Question Resets/reboots with no crash dump (another weird problem)

tcsenter

Lifer
Sep 7, 2001
18,929
563
126
HA! I got another weird problem. I am cobbling together a system using a mobo from Dell Precision 3650 Tower (workstation), Intel W580 chipset for 10th/11th gen processors, Xeon W-1250. I was able to update the BIOS to latest (flash drive), get Windows 11 Pro 24H2 (UEFI mode with Secure Boot ON) installed and things started getting screwy. Latest drivers for Intel chipset, RST/AHCI, graphics.

When display is connected to the integrated Intel UHD graphics (via DP), within a couple minutes of desktop loading, the system just spontaenously resets, reboots with no crash dump. Unpredictable but usually within about 90 seconds from desktop loading, though it has made it up to about 5 minutes. There is nothing in Event Viewer except the bugcheck about Windows not shutting down properly. And no crash/kernel/memory dumps.

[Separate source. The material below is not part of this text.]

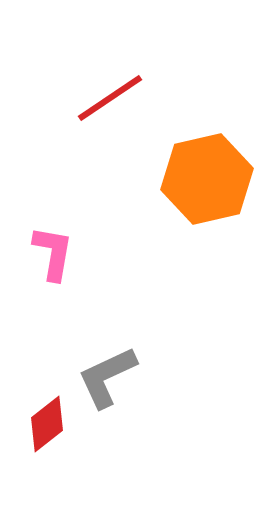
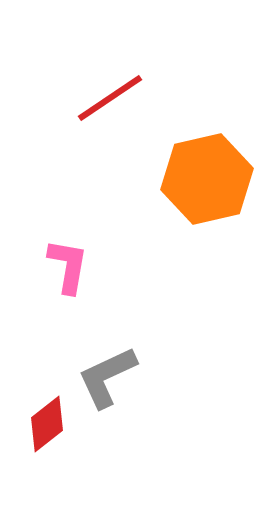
pink L-shape: moved 15 px right, 13 px down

After a bunch of trial and error, I managed to learn when I install a graphics card in PCI-E x16 PEG slot, it doesn't reset. So right now you're thinking, AH HA, the integrated graphics must be defective. NO! When continuing to use the Intel processor graphics for display output. EVEN when I disable the dGPU in Device Manager so that I can be sure OS and applications are utilizing the integrated UHD graphics for everything and not offloading to the dGPU, confirmed by using Task Manager to view the utilization of the graphics adapter. Everything passes CPU tests, 3D benchmarks, video decoding/encoding tests, etc!

When I pull that darned dGPU, the resets return! It something to do with the integrated graphics but it is not defective. I ran PCMark 10 for like two hours. 3DMark for like two hours, on the Intel graphics. PERFECT! I also tested while connected to dGPU card and it is 100% stable too.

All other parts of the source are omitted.